Na Inglaterra, um comentário supostamente ofensivo de um jovem de 17 anos a um competidor resultou na detenção do rapaz. "Você decepcionou o seu pai, espero que você saiba isso", publicou o jovem, em mensagem ao saltador inglês Tom Daley, que perdera a chance de medalha. Fonte de inspiração para o saltador, o pai de Daley morreu de câncer em 2011.

Não são só desavenças entre os atletas e público que tornam o Twitter foco nos Jogos.

No sábado, durante a prova de ciclismo de estrada, comentaristas esportivos não tiveram acesso a informações em tempo real da posição dos participantes porque, entupidos pelas mensagens, os satélites não conseguiam transmitir a posição dos ciclistas.
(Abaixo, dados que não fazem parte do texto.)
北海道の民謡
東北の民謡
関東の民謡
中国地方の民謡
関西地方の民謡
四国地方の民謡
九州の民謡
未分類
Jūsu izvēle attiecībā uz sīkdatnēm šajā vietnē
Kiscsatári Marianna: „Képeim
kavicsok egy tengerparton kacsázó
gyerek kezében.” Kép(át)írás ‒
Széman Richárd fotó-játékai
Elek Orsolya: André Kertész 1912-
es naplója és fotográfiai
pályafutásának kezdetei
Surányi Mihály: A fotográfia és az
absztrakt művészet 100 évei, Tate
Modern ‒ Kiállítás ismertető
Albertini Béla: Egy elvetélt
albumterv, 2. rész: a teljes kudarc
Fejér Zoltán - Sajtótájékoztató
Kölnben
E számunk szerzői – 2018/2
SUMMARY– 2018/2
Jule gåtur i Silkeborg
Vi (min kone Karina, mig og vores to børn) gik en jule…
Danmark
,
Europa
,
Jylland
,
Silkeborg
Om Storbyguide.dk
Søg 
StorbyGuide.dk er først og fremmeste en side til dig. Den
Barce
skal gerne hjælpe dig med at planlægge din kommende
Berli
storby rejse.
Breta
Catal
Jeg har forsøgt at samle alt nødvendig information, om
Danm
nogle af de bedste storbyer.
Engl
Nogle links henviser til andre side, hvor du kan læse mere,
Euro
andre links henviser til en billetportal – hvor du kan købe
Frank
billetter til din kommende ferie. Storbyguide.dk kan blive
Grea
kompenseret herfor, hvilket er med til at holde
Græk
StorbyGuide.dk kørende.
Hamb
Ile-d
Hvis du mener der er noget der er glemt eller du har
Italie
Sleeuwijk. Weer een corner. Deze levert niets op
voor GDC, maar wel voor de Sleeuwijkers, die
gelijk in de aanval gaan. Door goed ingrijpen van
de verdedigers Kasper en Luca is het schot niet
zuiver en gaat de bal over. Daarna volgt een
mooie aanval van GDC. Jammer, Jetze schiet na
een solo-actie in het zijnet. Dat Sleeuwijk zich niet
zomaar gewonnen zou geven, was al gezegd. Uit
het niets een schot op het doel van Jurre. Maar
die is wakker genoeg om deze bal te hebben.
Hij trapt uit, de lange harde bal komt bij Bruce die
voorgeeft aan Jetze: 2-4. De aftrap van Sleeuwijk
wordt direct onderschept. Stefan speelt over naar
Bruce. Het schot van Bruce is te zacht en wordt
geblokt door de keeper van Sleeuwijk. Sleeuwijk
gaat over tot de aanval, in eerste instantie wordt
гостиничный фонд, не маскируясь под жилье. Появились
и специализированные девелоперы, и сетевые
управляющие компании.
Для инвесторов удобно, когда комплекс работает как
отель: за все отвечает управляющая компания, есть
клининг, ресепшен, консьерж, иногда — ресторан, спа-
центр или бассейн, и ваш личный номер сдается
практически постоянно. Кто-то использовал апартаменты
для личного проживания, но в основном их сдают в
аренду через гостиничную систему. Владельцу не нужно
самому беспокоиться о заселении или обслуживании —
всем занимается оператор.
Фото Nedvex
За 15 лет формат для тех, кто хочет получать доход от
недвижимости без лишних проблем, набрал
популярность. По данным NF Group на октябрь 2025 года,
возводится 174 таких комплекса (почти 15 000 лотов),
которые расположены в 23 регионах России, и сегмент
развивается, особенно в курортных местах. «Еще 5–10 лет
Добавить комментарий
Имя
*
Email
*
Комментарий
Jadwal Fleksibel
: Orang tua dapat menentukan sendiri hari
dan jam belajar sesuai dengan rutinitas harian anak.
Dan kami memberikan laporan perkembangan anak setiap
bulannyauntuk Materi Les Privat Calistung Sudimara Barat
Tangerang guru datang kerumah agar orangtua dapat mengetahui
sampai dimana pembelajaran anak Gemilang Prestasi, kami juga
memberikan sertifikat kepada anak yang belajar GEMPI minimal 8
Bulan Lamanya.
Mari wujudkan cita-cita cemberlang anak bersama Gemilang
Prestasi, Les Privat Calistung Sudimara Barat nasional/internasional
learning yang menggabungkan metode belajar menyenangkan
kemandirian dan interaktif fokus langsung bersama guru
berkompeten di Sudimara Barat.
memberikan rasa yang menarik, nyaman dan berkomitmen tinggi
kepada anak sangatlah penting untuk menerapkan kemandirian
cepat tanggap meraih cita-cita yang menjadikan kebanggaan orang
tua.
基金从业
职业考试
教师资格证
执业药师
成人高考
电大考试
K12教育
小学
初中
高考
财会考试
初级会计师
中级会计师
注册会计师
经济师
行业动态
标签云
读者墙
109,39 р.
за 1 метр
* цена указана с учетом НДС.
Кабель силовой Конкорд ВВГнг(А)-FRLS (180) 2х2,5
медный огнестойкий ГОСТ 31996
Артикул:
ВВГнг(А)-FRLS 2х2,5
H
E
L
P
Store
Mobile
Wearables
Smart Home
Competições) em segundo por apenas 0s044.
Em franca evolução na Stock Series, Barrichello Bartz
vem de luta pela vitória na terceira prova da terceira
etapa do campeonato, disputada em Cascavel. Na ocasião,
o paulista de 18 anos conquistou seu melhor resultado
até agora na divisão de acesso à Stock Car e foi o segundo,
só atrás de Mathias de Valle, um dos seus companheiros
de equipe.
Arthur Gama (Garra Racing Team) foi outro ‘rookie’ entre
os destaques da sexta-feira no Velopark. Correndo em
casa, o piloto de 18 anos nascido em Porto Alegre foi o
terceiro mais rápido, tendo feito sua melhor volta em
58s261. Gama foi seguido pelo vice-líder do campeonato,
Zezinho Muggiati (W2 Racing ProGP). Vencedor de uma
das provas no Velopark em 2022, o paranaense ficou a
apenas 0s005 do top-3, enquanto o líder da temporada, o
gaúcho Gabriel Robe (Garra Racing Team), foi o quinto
Por isso, segundo a agência de notícias Reuters, o Comitê Olímpico Internacional pediu moderação nos tuítes e nas mensagens via celular dos espectadores durante provas. Mas, em um dos sites oficiais dos Jogos, o próprio COI incentiva a interação via internet entre competidores e público. O Athletes Hub reúne os perfis em redes sociais das estrelas e até promoveu entrevistas via Twitter com os principais nomes em Londres.
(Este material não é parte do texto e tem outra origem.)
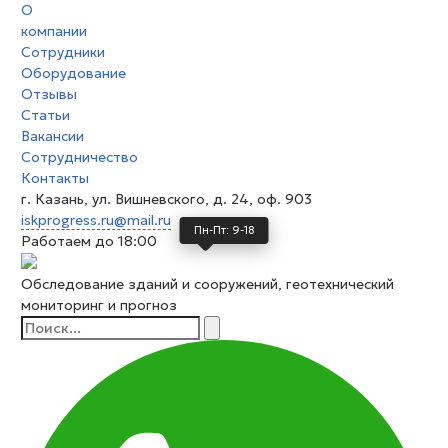
О
компании
Сотрудники
Оборудование
Отзывы
Статьи
Вакансии
Сотрудничество
Контакты
г. Казань, ул. Вишневского, д. 24, оф. 903
iskprogress.ru@mail.ru
Пн-Пт: 9-18
Работаем до 18:00
Обследование зданий и сооружений, геотехнический
мониторинг и прогноз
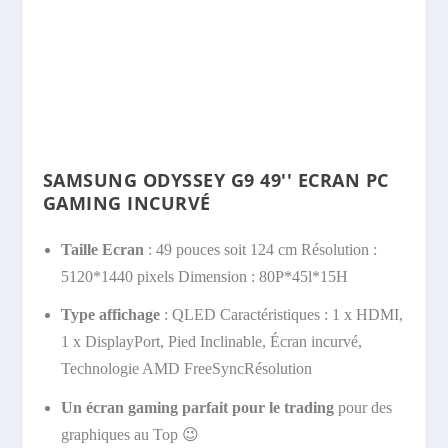
SAMSUNG ODYSSEY G9 49'' ECRAN PC
GAMING INCURVÉ
Taille Ecran
: 49 pouces soit 124 cm Résolution :
5120*1440 pixels Dimension : 80P*45l*15H
Type affichage
: QLED Caractéristiques :
1 x HDMI,
1 x DisplayPort, Pied Inclinable, Écran incurvé,
Technologie AMD FreeSync
Résolution
Un écran gaming parfait pour le trading
pour des
graphiques au Top 😉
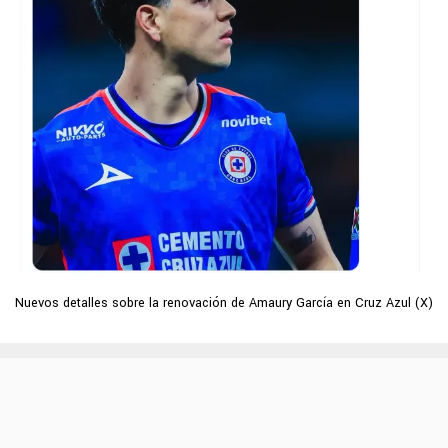
Nuevos detalles sobre la renovación de Amaury García en Cruz Azul (X)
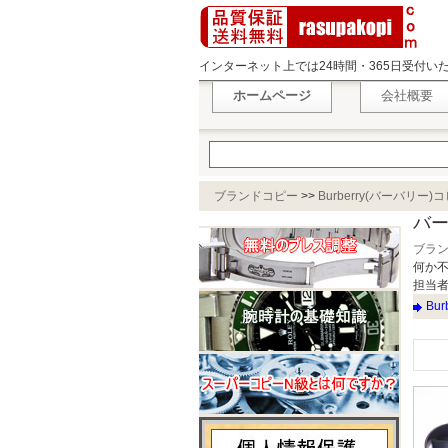
インターネット上では24時間・365日受付
ホームページ
会社概要
ブランドコピー
>>
Burberry(バーバリー)
バー
ブラン
何か
担当者：
Bu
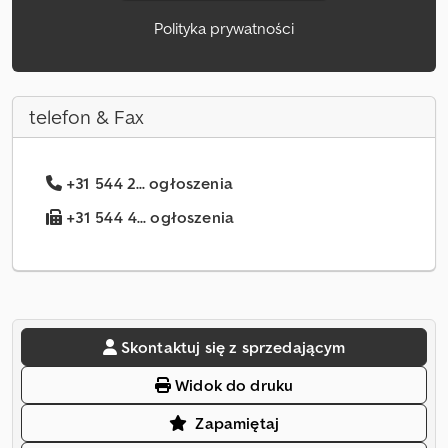
Polityka prywatności
telefon & Fax
+31 544 2... ogłoszenia
+31 544 4... ogłoszenia
Skontaktuj się z sprzedającym
Widok do druku
Zapamiętaj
Londres não é a primeira Olimpíada divulgada, criticada e vigiada via Twitter - o site foi fundado em 2007. Mas a relevância do Twitter hoje torna pálida a experiência dos Jogos de Pequim. Em 2008, segundo o site, eram publicadas 300 mil mensagens por dia em média; atualmente, são mais de 50 milhões.

RACISMO

Por causa de um escorregão na rede social, a saltadora grega Voula Paraskevi Papachristou foi cortada da sua equipe antes mesmo dos Jogos. Papachristou escreveu que, por causa da presença de africanos na Grécia, os mosquitos do Nilo poderiam comer comida caseira. Papachristou pediu desculpas, mas o Comitê Olímpico da Grécia ressaltou a falta de "respeito por um valor olímpico básico" para tirar a grega de Londres.

Outro acusação de racismo via rede social tirou Michel Morganella, jogador de futebol suíço, da competição. O jogador chamou os sul-coreanos de "atrasados mentais" depois que sua equipe perdeu para o time asiático.